Errors after initial Sun Cluster install
- SunOS conch 5.10 Generic_118833-36 sun4u sparc SUNW,Sun-Fire-V210
- Sun Cluster 3.2
I've gone through the scinstall process using the standard answers to questions. The only exception is that when it came to quorum, I answered I would set it up later, as I want to try to the quorum server. There's no shared storage - I'm seeing if it's possible to create a cluster using IP based replication.
I'm getting these error messages every 30 seconds (looks like a result of:
# svcs lrc:/etc/rc3_d/S91initgchb_resd
STATE STIMEFMRI
legacy_run16:19:29 lrc:/etc/rc3_d/S91initgchb_resd
#
)
Feb 8 16:38:59 conch Cluster.GCHB_resd: Unable to open door descriptor /var/run/rgmd_receptionist_door
Feb 8 16:38:59 conch Cluster.GCHB_resd: GCHB system error: scha_cluster_open failed with 18
Feb 8 16:38:59 conch : Bad file number
Feb 8 16:39:29 conch Cluster.GCHB_resd: Unable to open door descriptor /var/run/rgmd_receptionist_door
Feb 8 16:39:29 conch Cluster.GCHB_resd: GCHB system error: scha_cluster_open failed with 18
Feb 8 16:39:29 conch : Bad file number
Feb 8 16:39:59 conch Cluster.GCHB_resd: Unable to open door descriptor /var/run/rgmd_receptionist_door
Feb 8 16:39:59 conch Cluster.GCHB_resd: GCHB system error: scha_cluster_open failed with 18
Feb 8 16:39:59 conch : Bad file number
Feb 8 16:40:29 conch Cluster.GCHB_resd: Unable to open door descriptor /var/run/rgmd_receptionist_door
Feb 8 16:40:29 conch Cluster.GCHB_resd: GCHB system error: scha_cluster_open failed with 18
Feb 8 16:40:29 conch : Bad file number
There's no file system errors, and I'm at a complete loss as to why there appears to be this problem.
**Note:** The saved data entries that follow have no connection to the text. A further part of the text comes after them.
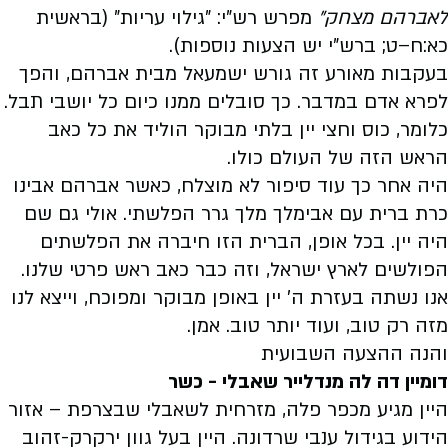
לאברהם מצחק"
מפרש רש"י: "גילוי עריות" (בראשית
כא:ח–ט; ברש"י יש הצעות נוספות).
בעקבות מאורע זה גורש ישמעאל מבית אברהם, והפך
לפרא אדם במדבר. כך סובלים ממנו כיום כל יושבי תבל.
כלומר, כוס וחצי יין בלתי מבוקר הוליד את כל כאב
הראש הזה של העולם כולו.
היה אחר כך עוד סיפור לא מוצלח, כאשר אברהם אבינו
כרת ברית עם אבימלך מלך גרר הפלשתי. אולי גם שם
היה יין. בכל אופן, הברית הזו חיברה את הפלשתים
הפולשים לארץ ישראל, וזה כבר כאב ראש פרטי שלנו.
אנו נשתה בעזרת ה' יין באופן מבוקר ומפוכח, וייצא לנו
מזה רק טוב, ועוד יותר טוב. אמן.
והנה ההצעה השבועית
דומיין דה לה מנדלייר שאבלי - כשר
היין מגיע מכפר פלה, מזרחית לשאבלי שבצרפת – אזור
הידוע בגידול ענבי שרדונה. היין בעל גוון ירקרק-זהוב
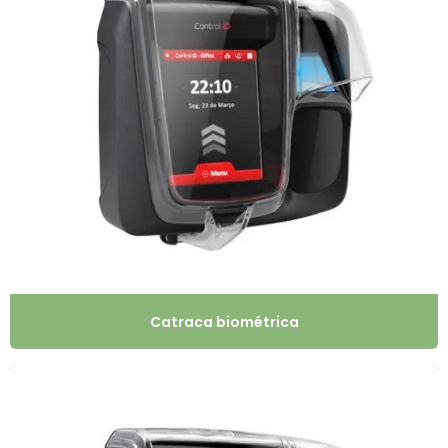
Catraca biométrica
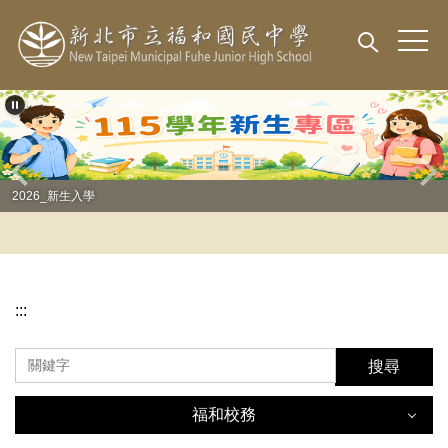
跳
到
主
要
內
容
區
2026_新生入學
:::
搜尋
福和校務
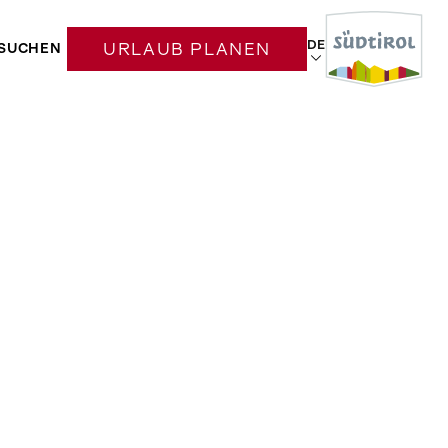
DE
SUCHEN
URLAUB PLANEN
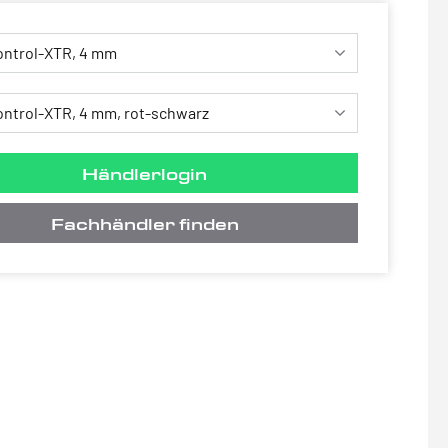
Händlerlogin
Fachhändler finden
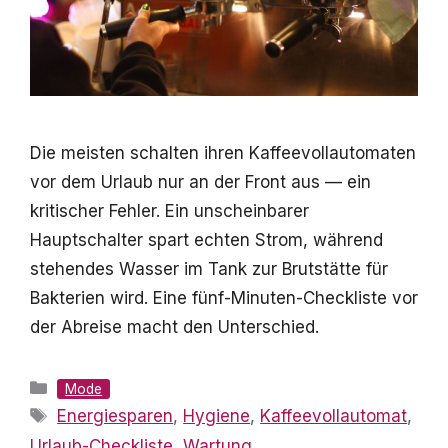
Die meisten schalten ihren Kaffeevollautomaten
vor dem Urlaub nur an der Front aus — ein
kritischer Fehler. Ein unscheinbarer
Hauptschalter spart echten Strom, während
stehendes Wasser im Tank zur Brutstätte für
Bakterien wird. Eine fünf-Minuten-Checkliste vor
der Abreise macht den Unterschied.
Kategorien
Mode
Schlagwörter
Energiesparen
,
Hygiene
,
Kaffeevollautomat
,
Urlaub-Checkliste
,
Wartung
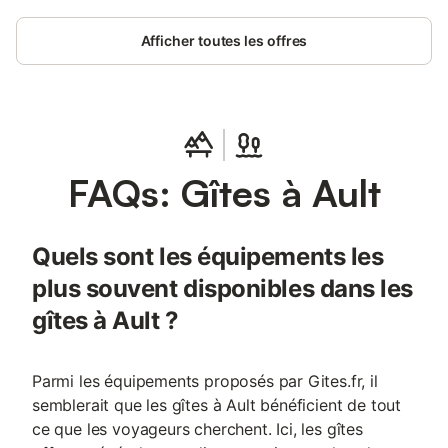
Afficher toutes les offres
FAQs: Gîtes à Ault
Quels sont les équipements les
plus souvent disponibles dans les
gîtes à Ault ?
Parmi les équipements proposés par Gites.fr, il
semblerait que les gîtes à Ault bénéficient de tout
ce que les voyageurs cherchent. Ici, les gîtes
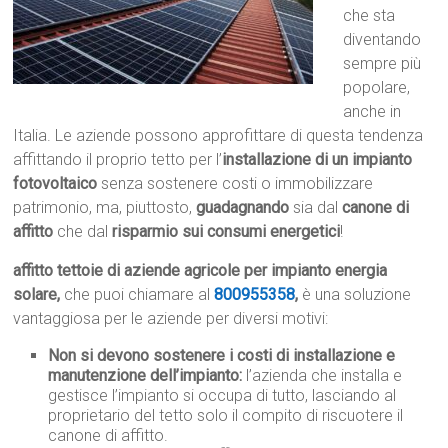
che sta
diventando
sempre più
popolare,
anche in
Italia. Le aziende possono approfittare di questa tendenza
affittando il proprio tetto per l’
installazione di un impianto
fotovoltaico
senza sostenere costi o immobilizzare
patrimonio, ma, piuttosto,
guadagnando
sia dal
canone di
affitto
che dal
risparmio sui consumi energetici
!
affitto tettoie di aziende agricole per impianto energia
solare,
che puoi chiamare al
800955358
,
è una soluzione
vantaggiosa per le aziende per diversi motivi:
Non si devono sostenere i costi di installazione e
manutenzione dell’impianto:
l’azienda che installa e
gestisce l’impianto si occupa di tutto, lasciando al
proprietario del tetto solo il compito di riscuotere il
canone di affitto.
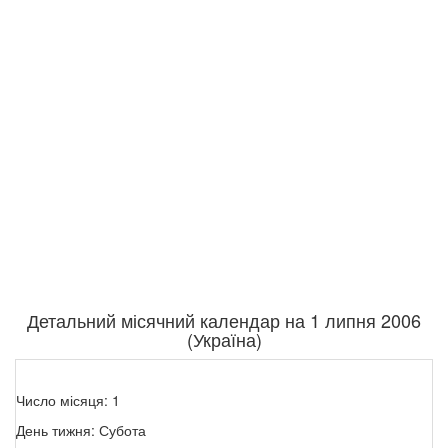
Детальний місячний календар на 1 липня 2006
(Україна)
Число місяця: 1
День тижня: Субота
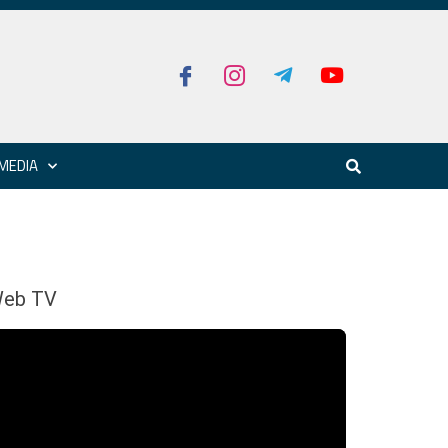
MEDIA
eb TV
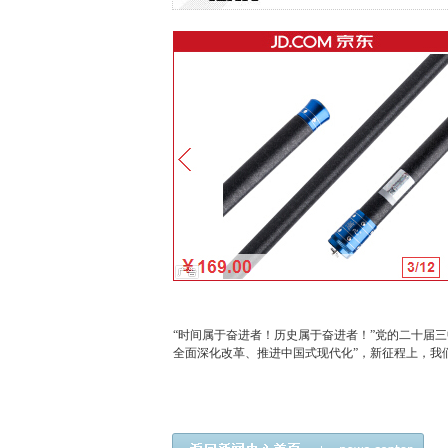
“时间属于奋进者！历史属于奋进者！”党的二十届
全面深化改革、推进中国式现代化”，新征程上，我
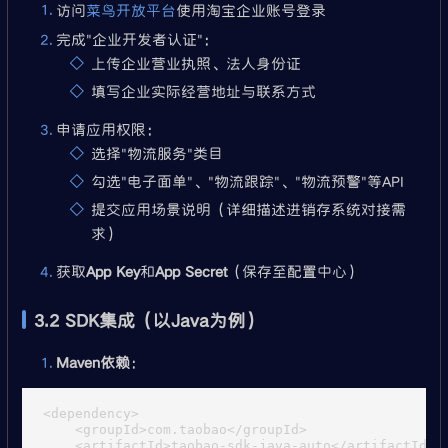
访问
菜鸟开放平台
使用淘宝企业账号登录
完成"企业开发者认证"：
上传企业营业执照、法人身份证
填写企业实际经营地址与联系方式
申请应用权限：
选择"物流服务"类目
勾选"电子面单"、"物流跟踪"、"物流预警"等API
提交应用场景说明（详细描述进销存系统对接需
求）
获取
App Key
和
App Secret
（保存至配置中心）
3.2 SDK集成（以Java为例）
Maven依赖
：
<dependency>

    <groupId>com.taobao</groupId>

    <artifactId>taobao-sdk-java-auto</artifactId>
Can anyone offer any advice?
Cheers,
Iain
# 1
Just to check since you only mention Sun Cluster 3.2 - the error messages you cite are coming from components used within Sun Cluster Geo Edition, specificly from the geo heartbeat component.
So are you trying to setup a Geo cluster?
If so you should first finish the Sun Cluster setup. And then give some details on what you performed for setting up the geo edition.
Greets
Thorsten
# 2
It's the Sun Cluster download from Sun's website, and I suspect the Geo component has been installed by virtue of installing the Availability Suite component (I'm thinking that might not actually be necessary now afterall if it's for IP-based disk replication between clusters as opposed to between nodes in a cluster). But in terms of the Sun Cluster install, I've literally ran through the scinstall program and done nothing else.
Iain
# 3
Iain,
Why would you need IP based replication inside a cluster? That doesn't make sense to me. Unless you chose to install Sun Cluster Geo Edition, it shouldn't get installed. You can use the prodreg command to browse the registry of installed programs and see what Solaris thinks is installed from the JES/JAS set.
If Geo Edition is installed, you probably want to remove it if it is just a single cluster that you need.
Regards,
Tim
# 4
Re: IP based replication inside a cluster - it's for an experiment so see whether a cluster can be built without using shared storage, and using the replication to ensure the data is kept up-to-date on the backup node. I'm seeing if you can build a cluster without spending loads of cash, especially since the actual data to be replicated is going to be a few megabytes and I don't really want to spend loads of cash on expensive (as in price per MB used) shared storage.
That said, the lack of shared storage probably breaks basic cluster design (!) and I know there will be other issues to do with cluster resiliency etc. This is all about seeing if it can be done or not, and I'm beginning to think that it *can't* be done ....
Iain
# 5
OK, this now makes sense.
The way to achieve this is to use Sun Cluster 3.2. You will need your two primary cluster nodes and a 3rd node to act as a quorum server. The latter just needs to be a very cheap machine capable of running Solaris 10.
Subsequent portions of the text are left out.